1.砂川事件最高裁判決において、最高裁判所は、(1)わが国が、自国の平和と安全を維持し、その存立を全うするために必要な自衛のための措置をとりうることは、国家固有の権能の行使として当然のことと認め、しかも、(2)必要な自衛の措置のうち、個別的自衛権、集団的自衛権の区別をしておらず、集団的自衛権の行使は認められないなどとは言っていない。さらに、(3)我が国の存立の基礎に極めて重大な関係を持つ高度の政治性を有するものについては、一見極めて明白に違憲無効でない限り、内閣及び国会の判断に従う、と明確な判決を下している。
2.安全保障環境の大きな変化を踏まえて、最高裁判決の法理のもとに、これまでの憲法解釈との論理的整合性と法的安定性に十分留意して、従来の政府見解における憲法九条の解釈の基本的な論理、法理の枠内で、合理的な当てはめの帰結を導いたもので、合理的な解釈の限界を超えるような便宜的、意図的憲法解釈の変更ではなく、違憲であるという批判は全く当たらない。
B.しかしながら、砂川事件最高裁判決の法理により、集団的自衛権の行使を容認する解釈を導くことは全く妥当性を欠く詭弁に近い主張である。
1. 高村副総裁は、「砂川事件最高裁判決において、最高裁判所は、(1)わが国が、自国の平和と安全を維持し、その存立を全うするために必要な自衛のための措置をとりうることは、国家固有の権能の行使として当然のことと認め、しかも、(2)必要な自衛の措置のうち、個別的自衛権、集団的自衛権の区別をしておらず、集団的自衛権の行使は認められないなどとは言っていない」と主張する。

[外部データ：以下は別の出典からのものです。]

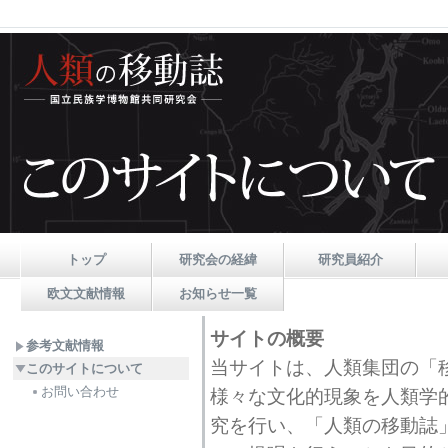
トップ
研究会の経緯
研究員紹介
欧文文献情報
お知らせ一覧
サイトの概要
参考文献情報
当サイトは、人類集団の「
このサイトについて
お問い合わせ
様々な文化的現象を人類学
究を行い、「人類の移動誌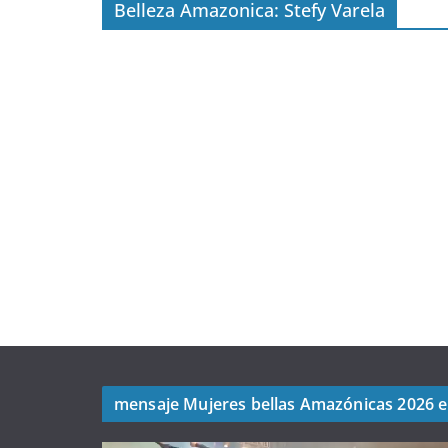
Belleza Amazonica: Stefy Varela
mensaje Mujeres bellas Amazónicas 2026 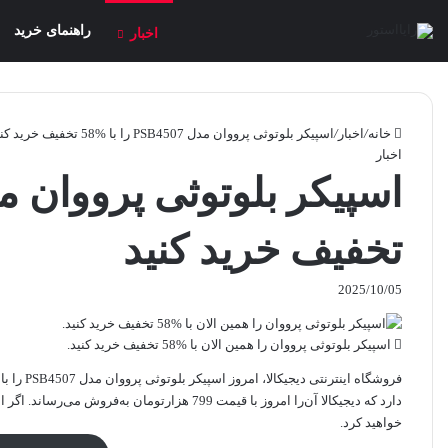
راهنمای خرید
اخبار
خانه
/
اخبار
/
اسپیکر بلوتوثی پرووان مدل PSB4507 را با %58 تخفیف خرید کنید
اخبار
تخفیف خرید کنید
2025/10/05
اسپیکر بلوتوثی پرووان را همین الان با %58 تخفیف خرید کنید.
خواهید کرد.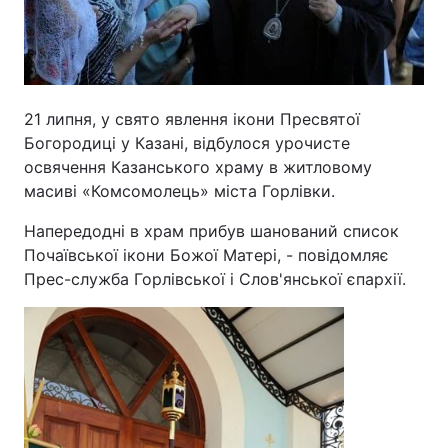
21 липня, у свято явлення ікони Пресвятої
Богородиці у Казані, відбулося урочисте
освячення Казанського храму в житловому
масиві «Комсомолець» міста Горлівки.
Напередодні в храм прибув шанований список
Почаївської ікони Божої Матері, - повідомляє
Прес-служба Горлівської і Слов'янської єпархії.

2. 砂川事件最高裁判決において、最高裁判所は、「(憲法9条) は、同条にいわゆる戦争を放棄し、いわゆる戦力の保持を禁止しているのであるが、しかしもちろんこれによりわが国が主権国として持つ固有の自衛権は何ら否定されたものではなく、わが憲法の平和主義は決して無防備、無抵抗を定めたものではないのである」、「憲法前文にも明らかなように、われら日本国民は、平和を維持し、専制と隷従、圧迫と偏狭を地上から永遠に除去しようとつとめている国際社会において、名誉ある地位を占めることを願い、全世界の国民と共にひとしく恐怖と欠乏から免かれ、平和のうちに生存する権利を有することを確認するのである。しからば、わが国が、自国の平和と安全を維持しその存立を全うするために必要な自衛のための措置をとりうることは、国家固有の権能の行使として当然のことといわなければならない。すなわち、われら日本国民は、憲法9条2項により、同条項にいわゆる戦力は保持しないけれども、これによって生ずるわが国の防衛力の不足は、これを憲法前文にいわゆる平和を愛好する諸国民の公正と信義に信頼することによって補い、もってわれらの安全と生存を保持しようと決意したのである」と述べている。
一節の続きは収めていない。